> [RAW DATA]
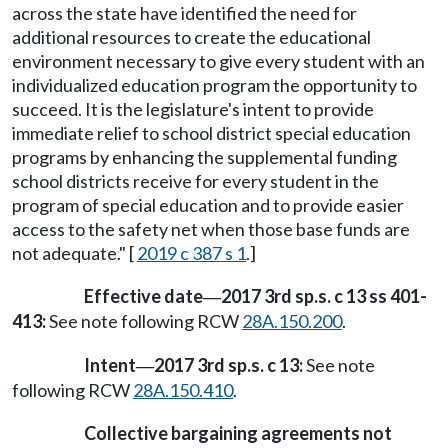
across the state have identified the need for
additional resources to create the educational
environment necessary to give every student with an
individualized education program the opportunity to
succeed. It is the legislature's intent to provide
immediate relief to school district special education
programs by enhancing the supplemental funding
school districts receive for every student in the
program of special education and to provide easier
access to the safety net when those base funds are
not adequate." [
2019 c 387 s 1
.]
Effective date
2017 3rd sp.s. c 13 ss 401-
—
413:
See note following RCW
28A.150.200
.
Intent
2017 3rd sp.s. c 13:
See note
—
following RCW
28A.150.410
.
Collective bargaining agreements not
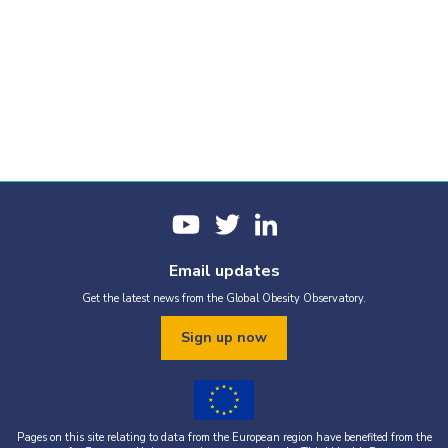
Email updates
Get the latest news from the Global Obesity Observatory.
Sign up now
Pages on this site relating to data from the European region have benefited from the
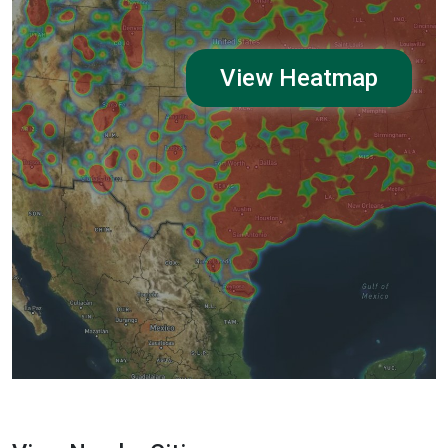
View Heatmap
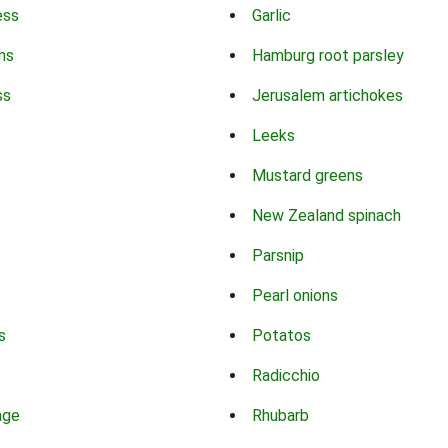
ess
Garlic
ns
Hamburg root parsley
ss
Jerusalem artichokes
Leeks
Mustard greens
New Zealand spinach
Parsnip
Pearl onions
s
Potatos
Radicchio
age
Rhubarb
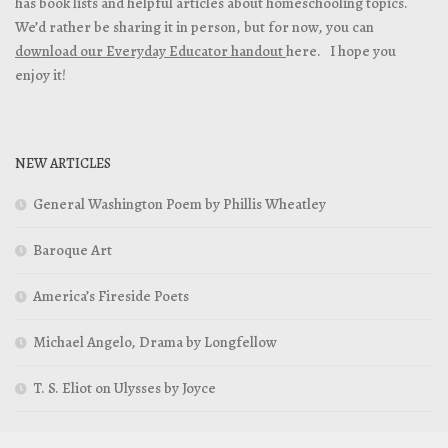
has book lists and helpful articles about homeschooling topics.
We’d rather be sharing it in person, but for now, you can
download our Everyday Educator handout
here. I hope you
enjoy it!
NEW ARTICLES
General Washington Poem by Phillis Wheatley
Baroque Art
America’s Fireside Poets
Michael Angelo, Drama by Longfellow
T. S. Eliot on Ulysses by Joyce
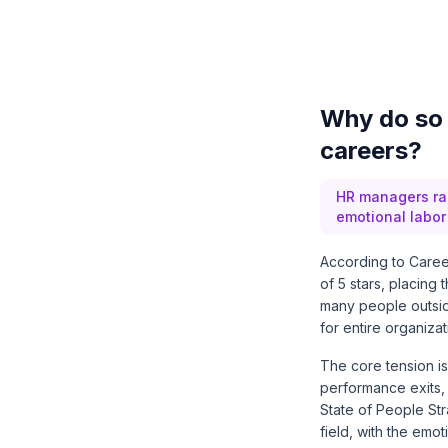
Why do so 
careers?
HR managers ran
emotional labor 
According to Career
of 5 stars, placing
many people outsid
for entire organizat
The core tension is
performance exits, 
State of People St
field, with the emo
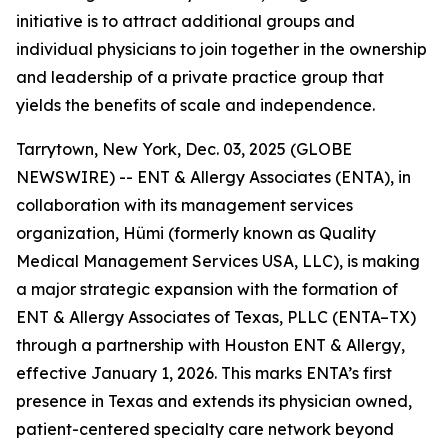
initiative is to attract additional groups and
individual physicians to join together in the ownership
and leadership of a private practice group that
yields the benefits of scale and independence.
Tarrytown, New York, Dec. 03, 2025 (GLOBE
NEWSWIRE) -- ENT & Allergy Associates (ENTA), in
collaboration with its management services
organization, Hümi (formerly known as Quality
Medical Management Services USA, LLC), is making
a major strategic expansion with the formation of
ENT & Allergy Associates of Texas, PLLC (ENTA–TX)
through a partnership with Houston ENT & Allergy,
effective January 1, 2026. This marks ENTA’s first
presence in Texas and extends its physician owned,
patient-centered specialty care network beyond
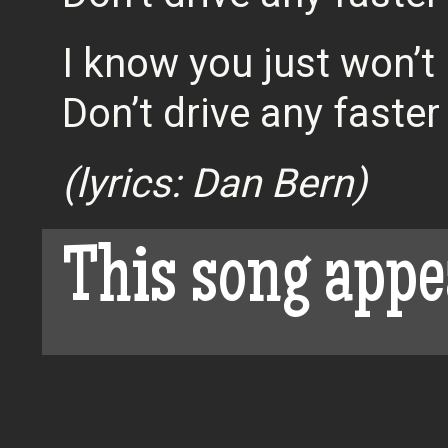
I know you just won’t l
Don’t drive any faster
(lyrics: Dan Bern)
This song appe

> [ACTIVITY]
Without including any pictures, set down word for word every line from the one containing "program of special" through the last line of the material.

> [RESPONSE TO THIS TASK]
program of special education and to provide easier
access to the safety net when those base funds are
not adequate." [
2019 c 387 s 1
.]
Effective date
2017 3rd sp.s. c 13 ss 401-
—
413:
See note following RCW
28A.150.200
.
Intent
2017 3rd sp.s. c 13:
See note
—
following RCW
28A.150.410
.
Collective bargaining agreements not
Email updates
Get the latest news from the Global Obesity Observatory.
Sign up now
Pages on this site relating to data from the European region have benefited from the
View Heatmap
ess
Garlic
ns
Hamburg root parsley
ss
Jerusalem artichokes
Leeks
Mustard greens
New Zealand spinach
Parsnip
Pearl onions
s
Potatos
Radicchio
age
Rhubarb
has book lists and helpful articles about homeschooling topics.
We’d rather be sharing it in person, but for now, you can
download our Everyday Educator handout
here. I hope you
enjoy it!
NEW ARTICLES
General Washington Poem by Phillis Wheatley
Baroque Art
America’s Fireside Poets
Michael Angelo, Drama by Longfellow
T. S. Eliot on Ulysses by Joyce
Why do so 
careers?
HR managers ran
emotional labor 
According to Career
of 5 stars, placing
many people outsid
for entire organizat
The core tension is
performance exits, 
State of People St
field, with the emo
initiative is to attract additional groups and
individual physicians to join together in the ownership
and leadership of a private practice group that
yields the benefits of scale and independence.
Tarrytown, New York, Dec. 03, 2025 (GLOBE
NEWSWIRE) -- ENT & Allergy Associates (ENTA), in
collaboration with its management services
organization, Hümi (formerly known as Quality
Medical Management Services USA, LLC), is making
a major strategic expansion with the formation of
ENT & Allergy Associates of Texas, PLLC (ENTA–TX)
through a partnership with Houston ENT & Allergy,
effective January 1, 2026. This marks ENTA’s first
presence in Texas and extends its physician owned,
patient-centered specialty care network beyond
I know you just won’t l
Don’t drive any faster
(lyrics: Dan Bern)
This song appe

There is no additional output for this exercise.